The shrunken head lay at one end of the artfully presented slices, the skin shrivelled around the sunken eye-sockets. It had been sliced in half and fell open to display the roasted brain, surrounded by little shavings of neck meat. It seemed to stare at Jane with reproach, its half-beak half-open in a plea for life, or a death-cry of pain. She shuddered and instinctively put her hand to her stomach, imagining it to be swollen and moving. Nothing had begun to show yet, but she felt changed nevertheless, as if something had invaded her body and set itself up to destroy her from the inside out. Abruptly she brought her napkin to her lips to step the involuntary flow of bile, and pushing her chair back with such violence that it toppled over, she ran unsteadily through the crowded restaurant towards the toilets.
Henry watched her with a mixture of surprise and horror. He blushed scarlet as the others looked to him for an explanation.
‘We thought she was much better… been going on quite a few days now… well, perhaps a week or more now I come to think of it… I must insist she sees a doctor, perhaps find a good international hospital… but we’re home in a few days. We’ll sort it out in London I’m sure.’
Pru Reynolds nodded sympathetically. ‘Do you know, I was exactly the same. Couldn’t keep anything down. Not even tea in the mornings. Awful time. In the end I decided I simply couldn’t go on, so I got rid of it. Very sad, but there it is. Sometimes your body just can’t take the strain. Some women aren’t built for it. I’m quite delicate, you know, internally.’
Henry looked at her stupidly, not making the connection. ‘And which hospital did you go to?’ he asked finally.
‘For the termination? Oh my dear, you don’t have to go to the hospital these days. It’s all done in such a civilised way in a private clinic. Very discreet, very convenient. Comfortable, you know. I don’t know what I would have done without it. Colin was such a darling about the whole thing. Brought me a packed lunch and everything, although of course I couldn’t eat it.’

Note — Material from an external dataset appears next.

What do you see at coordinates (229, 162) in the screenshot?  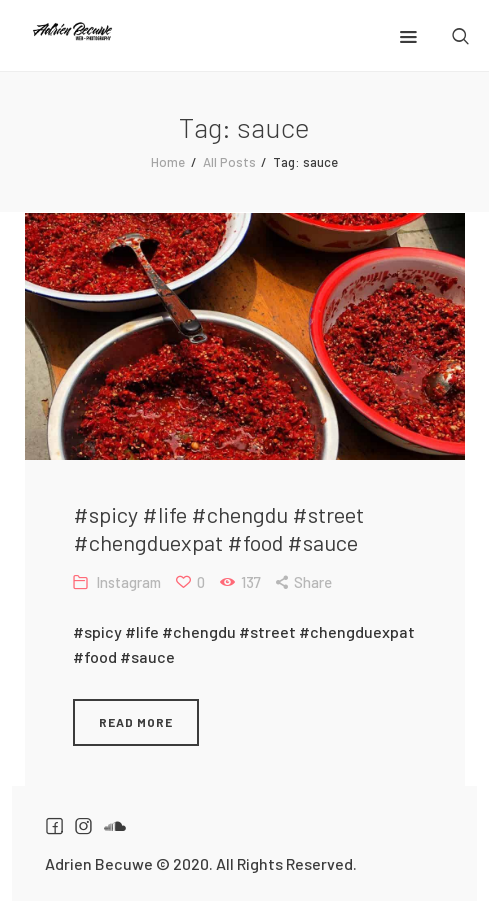 I see `All Posts` at bounding box center [229, 162].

Henry swallowed with difficulty and said, ‘I don’t think…’ but his voice trailed off, and he felt his hands start to tremble under the tablecloth.
‘Well, I’m sure it won’t come to that,’ Pru added, ‘It doesn’t always last long, so I’m told.’
In an impressive display of self-mastery, Henry concealed his bewilderment with a smile. He drew the conversation carefully back to the duck. In a moment, Jane was forgotten, and all eyes were, once again, riveted greedily on the meat. Henry dipped a slice into the dark plum sauce, and forcing himself to simulate pleasure, he chewed enthusiastically and kept up a steady stream of commentary – the exquisite flavours, the tenderness of the meat, the succulent juiciness, the delicious crispness. His praises rang hollow in his ears.